There were quite a few words that seem to carry a sense of symbolism which I am not sure what it means but seems important to the plot of the story. For instance, words like rupture, fissure, murder, disintegrate, fatal, rift, rip are used as descriptions. All these words that seem to have strong –maybe aggressive — connotations are used to describe his relationship, words, and himself. These somehow allow for the reader to identify the narrator’s emotions of how things are falling apart all around him. It seems to illustrate how the falling apart of the narrator’s world is not passive but aggressive destruction of what he has known. Additionally, there is also the use of fire and sun.

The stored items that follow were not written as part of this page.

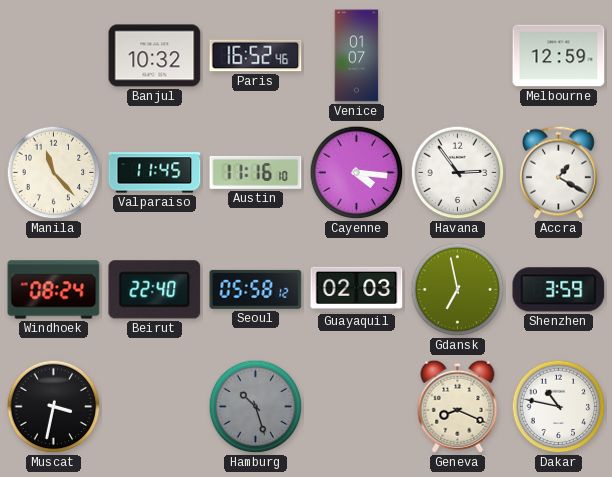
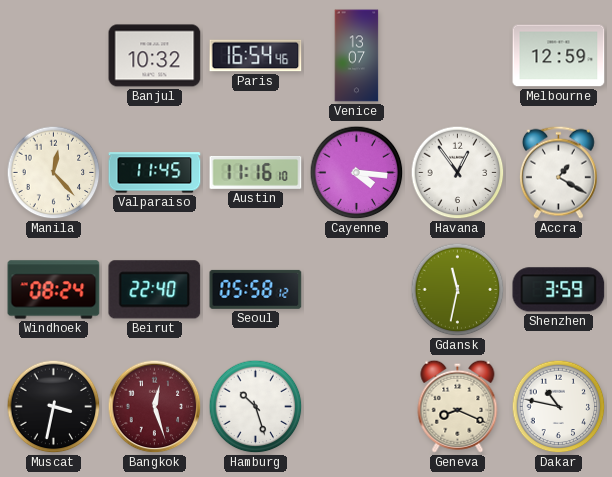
Paris: 16:52 -> 16:54
Venice: 01:07 -> 13:07
Manila: 11:23 -> 12:23
Havana: 2:54 -> 12:54
Guayaquil: 02:03 -> none
Gdansk: 6:58 -> 11:32
Bangkok: none -> 12:27
Hamburg dial: grey -> white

He describes this new world as one that is bright like fire and to come into the sun. Both indicate a sense of burning and passion. I don’t necessarily understand how they are used effectively. but they allow for the reader to attempt to grasp this feeling that the narrator is having over finding this new world. I also sense that there were some religious inclinations in this story, by the way in which the narrator talks about the afterlife, angles, and heaven.

Finally, it was difficult for me to find this necessarily fantastical, because this seems to me to be in the realm of possibilities. It does not seem to be impossible for someone to find a sense of closure or enlightenment from silence. Additionally, these sensations the narrator feels from not using words could be real or could be imagined. It is not evident that what the narrator is going through is the actual manifestation of not having words, or if he simply is feeling as if these things, like his hand melting, are actually happening.